すごい。皆さんの関心の高さが嬉しかった。

でもさすがに60名をいっぺんに連れまわすことは物理的に不可能である。泣く泣く20社20名に絞り込ませてもらった(残りの方々にはまた10月に追加開催する)。

そしていよいよ本日が、この企画「バスツアー」の実行日。

朝8時に、丸の内(とある大手企業の本社ビル玄関)に集合し、バスに乗り込み、赤坂(2か所)、品川、渋谷の現場に向かった。

詳細なレポートは割愛させてもらうが、参加した皆さんの満足度はとても高かったように思う。

僕もそうだったのだが、知的障害者の方々が、嬉しそうに、楽しそうに、働いている現場を見ることで、あらためて「働く意味や意義」を考えさせられた。

知的障害者の方々の礼儀正しさ、挨拶の声の大きさ、ひた向きに仕事に取り組んでいる姿を目のあたりにし、(自分の会社の社員たちや自分自身と比較して)懺悔したり、恥ずかしくなってしまった参加者も多かったようだ。

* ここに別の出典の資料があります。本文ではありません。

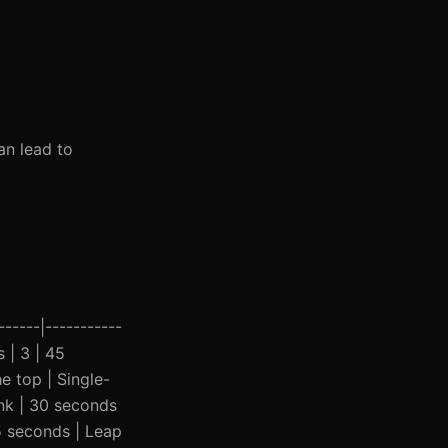
an lead to
-----|-----------
s | 3 | 45
e top | Single-
ank | 30 seconds
45 seconds | Leap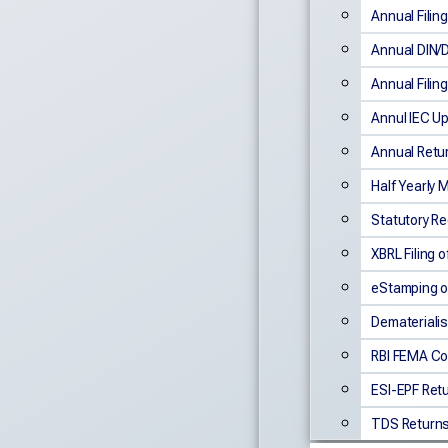
Annual Fili
Annual DIN/
Annual Filin
Annul IEC U
Annual Retu
Half Yearly
Statutory Re
XBRL Filing 
eStamping o
Dematerialis
RBI FEMA Co
ESI-EPF Retu
TDS Returns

手前味噌ではあるが、企画書で掲げた「目的」どおりの、「期待される効果」が十分に得られたバスツアーであったと思う。

 

最後に、今回の「バスツアー」の企画・運営を全面的にお手伝いいただいたパートナー企業をご紹介しよう。

株式会社福祉ベンチャーパートナーズ(略称FVP)という会社である。障害者が「あたりまえ」に働ける機会や環境をつくりだすための取り組みを懸命に行っている会社である。しかも、そのことをボランティアやNPOとしてではなく、ビジネスとして成立させようとしている会社である。

このFVPの創業者であり社長である大塚さんは、鉄のような意志をもった、たくましくも、しなやかな女性。きょう一日のプログラムのすべてを、ものの見事にファシリテートしてくださった。大塚さん抜きには、今回の企画は成立し得なかった。大・大・大感謝である。

これからも大塚さんと組んで、知的障害者の雇用を「あたりまえに」拡大させる施策を、ビジネスとして考えていきたい。

<追>

今回多大なるご協力をいただいた、コマツ(人事部ビジネスクリエーションセンタ)の木村所長、大東コーポレートサービスの山崎社長、スワンカフェ&ベーカリー赤坂店さん、ハローワーク渋谷さん、JACCSさん、VSNビジネスサポートさん、また、それぞれの会社で働いておられる障害者のみなさん、本当にありがとうございました。心より感謝申し上げます。